Computerworld’s Gregg Keizer reports that Web analytics company StatCounter thinks that Google’s Chrome will pass Firefox to become the world’s second most popular browser by December. (Internet Explorer remains the top dog, but its share, which once surpassed ninety percent, continues to drop.)
If the trends established thus far this year continue, Chrome will come close to matching Firefox’s usage share in November, then pass its rival in December, when Chrome will account for approximately 26.6% of all browsers and Firefox will have a 25.3% share.
Those numbers are eerily close to the stats at Technologizer for the past month: 26.05 percent of you have used Chrome to visit us, and 25.06 percent have used Firefox. Chrome is already the top browser amongst youse guys: Safari is #3 at 20.31 percent, and IE is #4 at 19.07 percent. (We’re small enough that there’s plenty of flux in the rankings; things could be different next month.)

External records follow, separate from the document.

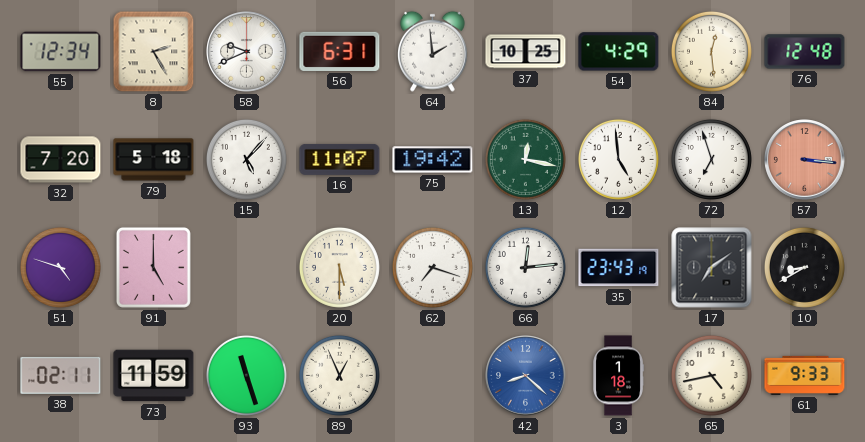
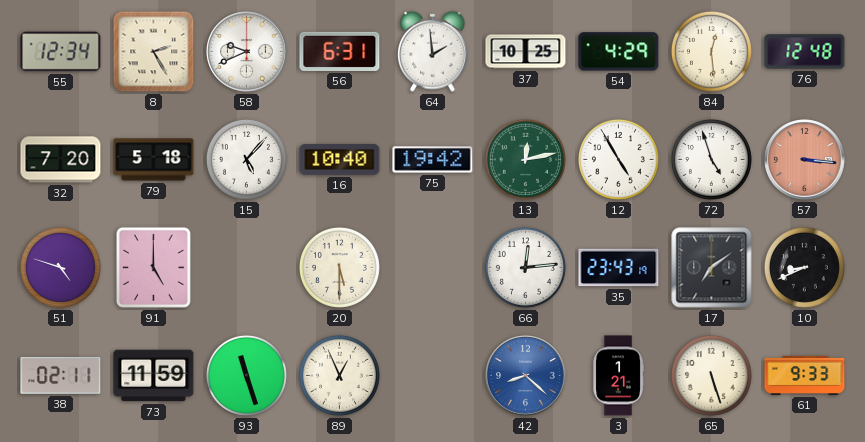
16: 11:07 -> 10:40
13: 12:17 -> 12:13
12: 4:59 -> 4:55
72: 6:57 -> 4:57
62: 7:18 -> none
10: 8:40 -> 8:41
3: 1:18 -> 1:21
65: 4:43 -> 5:27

As Gregg points out, StatCounter isn’t the only company that tracks browser usage, and NetApplications, another big player, shows Chrome further behind Firefox. But no matter which numbers you look at, you’ll probably come to the conclusion that Chrome will pass Firefox at some point, absent some major change in market dynamics.

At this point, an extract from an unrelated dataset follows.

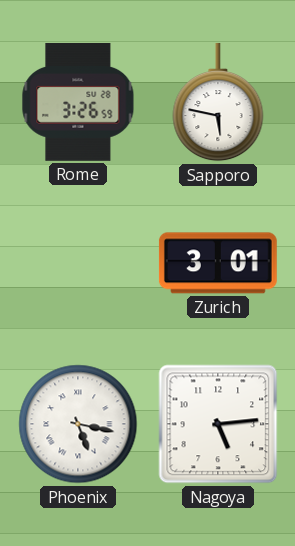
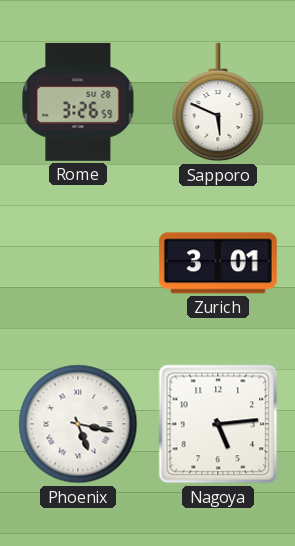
Sapporo: 5:47 -> 5:49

When it happens–if it happens–Chrome will have earned the honor: Overall, it’s a really neat browser, and the one I use most often. But I’ll still feel a twinge of sadness. The story of how Firefox reignited browser competition is one of the most delightful, inspiring ones in all of PC history, and it’s more fun to root for Mozilla’s army of volunteers than for Google. The good news is that competition in the browser market is so vibrant that anything could happen–and an outstanding version of Firefox could steal market share back from Chrome.